Democracy in the Wilderness

BY CHIDI AMUTA

History seems to have a way of playing Nigerians a curious trick. Twelve months to the 2015 presidential elections, the test then facing our democracy was that of a peaceful transition to another elected government. That transition needed to reflect the consensus of popular assessment of the outgoing government. The unifying anthem and collective political wish of most Nigerians then was simple: Change. It was a two-fold change. Democracy needed to validate the wishes of the majority of Nigerians who wanted anything else but the Goodluck Jonathan style. Secondly, the nation needed to transit from one elected government to another in a manner that would neither be disruptive nor threaten its strategic stability.

These twin larger objectives were achieved. The Jonathan administration was roundly defeated and chased off. Nigeria survived and witnessed a peaceful transfer of power to a new administration under a different party. The prospects of democracy surviving and taking roots in Nigeria were vastly improved, if only the incoming administration listened to the inner yearnings of the people. Therefore, the political burden of the then incoming administration of Muhammadu Buhari was well cut out.

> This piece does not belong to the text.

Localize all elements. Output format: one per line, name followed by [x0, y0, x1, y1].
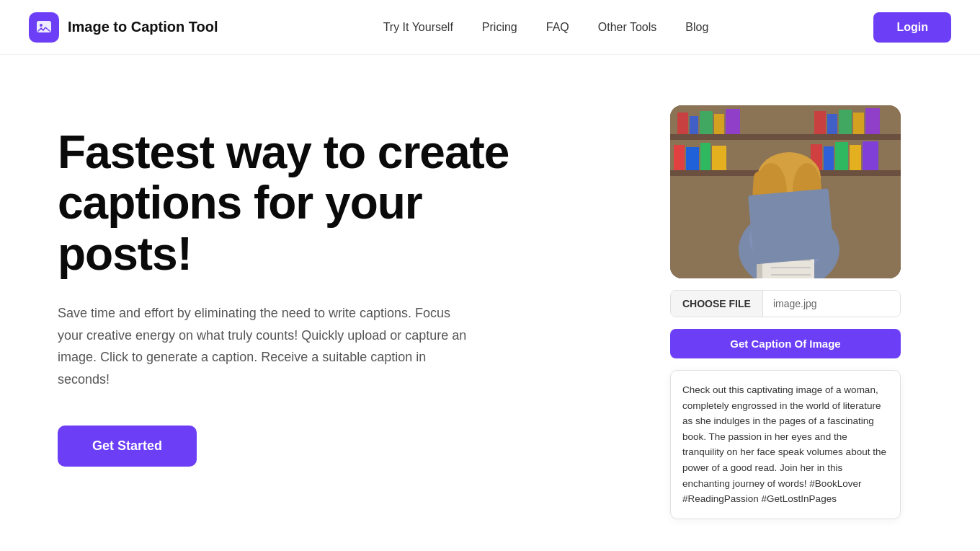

The successful 2015 election and the painless transition did not automatically confer on Nigeria the status of a working democracy. It merely improved the chances of advancing the frontiers of democracy through a government that worked for the people. The nation needed to quickly progress from the routine rituals of periodic elections to building a democratic culture among the populace. The right to vote and be voted for needed to be complemented by an entitlement to the rights and freedoms that people in a democracy are entitled to. Most importantly, the social and economic conditions that enable the growth of democracy needed to be rapidly improved.

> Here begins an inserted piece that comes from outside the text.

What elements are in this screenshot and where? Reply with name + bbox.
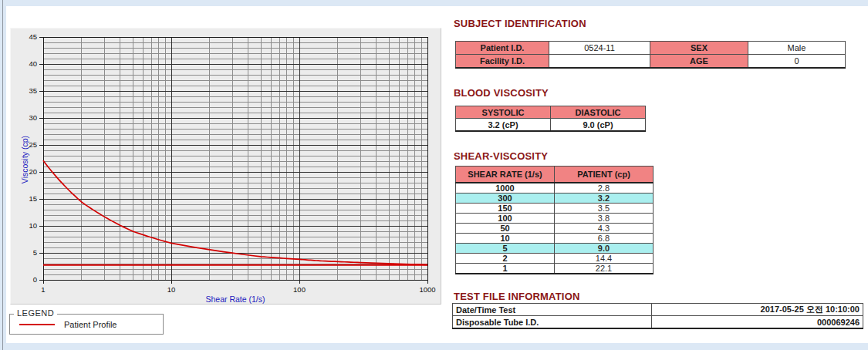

In tandem, the electoral system needed to be upgraded to ensure that future elections were not only freer and fairer but also more credible. Even more overwhelming was the challenge of instituting a governance structure that would guarantee a national environment in which Nigerians would enjoy the full benefits of living in a democracy. People needed to be safe and secure. People needed to be free to pursue the dream of a better life in the hope that it is an achievable goal in a life time. Those were the hopes and aspirations embedded in the support and mandate accorded Mr. Buhari in 2015. 

Now again in 2022, less than a year to the end of the current administration, history seems to have put on a garb of cruel irony. Nigerians are once again face to face with an even more tragic and desperate unifying imperative. Today, seven years after the triumph of “CHANGE”, an administration that was ushered in by a wave of democratic euphoria has burdened the nation with depressing legacies that place obstacles to the growth of democracy. 

Politics and governance under Buhari’s APC have divided a once united nation into factions, regions, sects and creedal enclaves. Those we elected into power and office have splintered the nation along all known lines. The most basic freedom of democracy, the freedom to move around the country has been abridged by the fear of death in the hands of agents of violence.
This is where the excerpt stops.